| EXERCISE GOAL |
Your job is to set down the stretch of entries that opens with the line containing "國立臺灣師範大學歷史學系吳翎君教授榮獲114年國科會傑出研究獎" and closes with the line containing "她領獎時感性表示，當年第一次出國、語言尚不熟悉，如今能站上國". Keep both end lines, copy each exactly, and add nothing.

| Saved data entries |

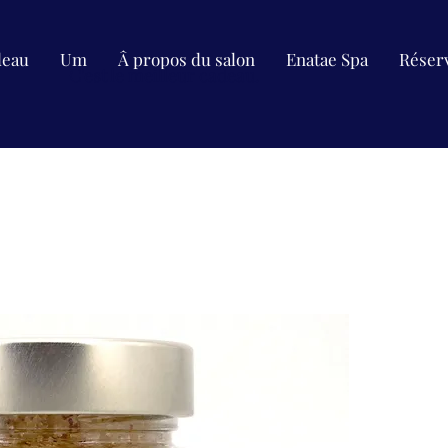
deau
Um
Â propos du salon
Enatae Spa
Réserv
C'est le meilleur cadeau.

* * *

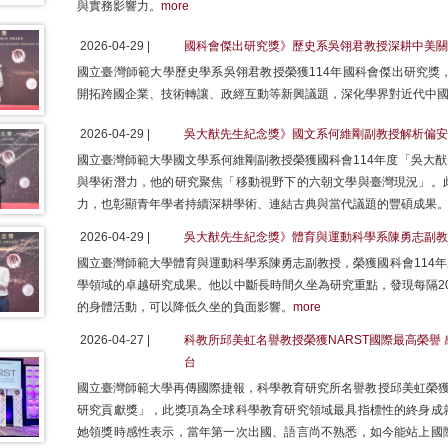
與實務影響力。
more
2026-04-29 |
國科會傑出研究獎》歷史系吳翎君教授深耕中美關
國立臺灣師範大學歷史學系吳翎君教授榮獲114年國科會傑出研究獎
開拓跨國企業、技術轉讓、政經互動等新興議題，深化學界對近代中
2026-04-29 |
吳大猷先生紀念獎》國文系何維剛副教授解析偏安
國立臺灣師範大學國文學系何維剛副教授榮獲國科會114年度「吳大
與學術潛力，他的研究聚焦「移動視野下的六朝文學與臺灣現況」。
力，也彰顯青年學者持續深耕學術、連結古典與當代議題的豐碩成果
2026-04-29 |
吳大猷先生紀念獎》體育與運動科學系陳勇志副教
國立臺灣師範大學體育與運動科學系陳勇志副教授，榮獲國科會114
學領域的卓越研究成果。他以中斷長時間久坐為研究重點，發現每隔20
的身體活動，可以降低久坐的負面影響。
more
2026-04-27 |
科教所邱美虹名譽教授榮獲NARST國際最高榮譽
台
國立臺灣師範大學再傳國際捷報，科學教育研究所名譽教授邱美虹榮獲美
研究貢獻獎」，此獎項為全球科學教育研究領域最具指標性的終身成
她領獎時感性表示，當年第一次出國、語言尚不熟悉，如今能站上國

| EXERCISE OUTPUT |
國立臺灣師範大學歷史學系吳翎君教授榮獲114年國科會傑出研究獎
開拓跨國企業、技術轉讓、政經互動等新興議題，深化學界對近代中
2026-04-29 |
吳大猷先生紀念獎》國文系何維剛副教授解析偏安
國立臺灣師範大學國文學系何維剛副教授榮獲國科會114年度「吳大
與學術潛力，他的研究聚焦「移動視野下的六朝文學與臺灣現況」。
力，也彰顯青年學者持續深耕學術、連結古典與當代議題的豐碩成果
2026-04-29 |
吳大猷先生紀念獎》體育與運動科學系陳勇志副教
國立臺灣師範大學體育與運動科學系陳勇志副教授，榮獲國科會114
學領域的卓越研究成果。他以中斷長時間久坐為研究重點，發現每隔20
的身體活動，可以降低久坐的負面影響。
more
2026-04-27 |
科教所邱美虹名譽教授榮獲NARST國際最高榮譽
台
國立臺灣師範大學再傳國際捷報，科學教育研究所名譽教授邱美虹榮獲美
研究貢獻獎」，此獎項為全球科學教育研究領域最具指標性的終身成
她領獎時感性表示，當年第一次出國、語言尚不熟悉，如今能站上國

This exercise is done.